Je suis écrivain. Cela me donne quelques droits et surtout des devoirs. Ecrire c’est s’engager. Sérieusement s’engager. Je le sais depuis le départ. Ecrire avec des théories, ce n’est pas pour moi. Ecrire en partant du monde et de ses réalités bien concrètes, oui et oui. Ecrire d’une manière assumée, incarnée, autour de mon « je » arabe mais sans pour autant oublier les autres « je ». S’il y a bien une chose de fort dans l’écriture, c’est cette vérité indéniable: on ne peut pas ignorer l’autre, ni le laisser de côté, même quand on des comptes à régler avec lui.

Je suis gay. Je suis musulman. Et, pour être clair, mon combat aujourd’hui ne se résume absolument pas à seulement m’émanciper en tant qu’homosexuel (j’ai bien compris que cela ne sera peut-être jamais totalement acquis). Il y a dans le monde arabo-musulman des gens très courageux qui se battent et se sacrifient pour faire évoluer cette partie du monde, pour obtenir des droits, pour changer les mentalités et les politiques. Il est de mon devoir de toujours les soutenir d’une manière claire.
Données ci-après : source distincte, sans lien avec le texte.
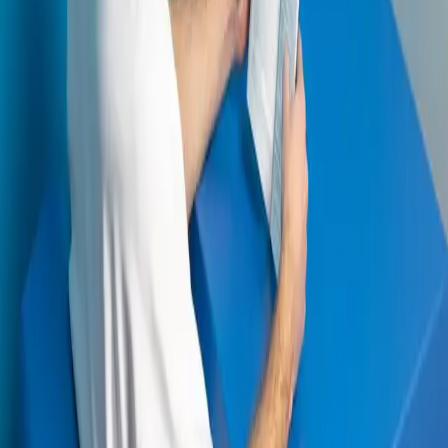
Benytt handlekurven
Klikk på "Varianter" og "Tilleggsutstyr" nedenfor for å legge
ønskede produkter i handlekurven. Klikk deretter på
handlekurv-ikonet øverst på siden for å se produkter og
sende forespørsel om pristilbud eller bestilling.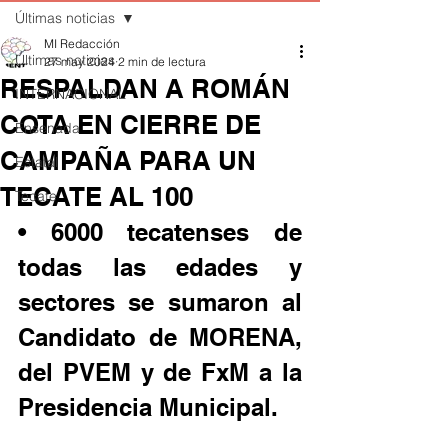
Últimas noticias
MI Redacción
Últimas noticias
27 may 2024
2 min de lectura
RESPALDAN A ROMÁN
INTERNACIONAL
COTA EN CIERRE DE
Ensenada
CAMPAÑA PARA UN
Estatal
TECATE AL 100
Tecate
• 6000 tecatenses de 
todas las edades y 
sectores se sumaron al 
Candidato de MORENA, 
del PVEM y de FxM a la 
Presidencia Municipal.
Je ne dois sûrement pas les oublier ni, comme certains le font en ce moment en France, minimiser l’importance de leurs actions et de leur courage. Au lieu d’aller dans le sens imposé par l’Occident (qui donne l’impression de perdre la tête) et de tout ramener au terrorisme islamiste, il faut au contraire faire la part des choses, sortir de toutes formes de colonialisme, soutenir et encourager ceux/celles qui, malgré des dirigeants politiques arabes jamais à la hauteur, continuent de croire que le Printemps Arabe n’est pas mort.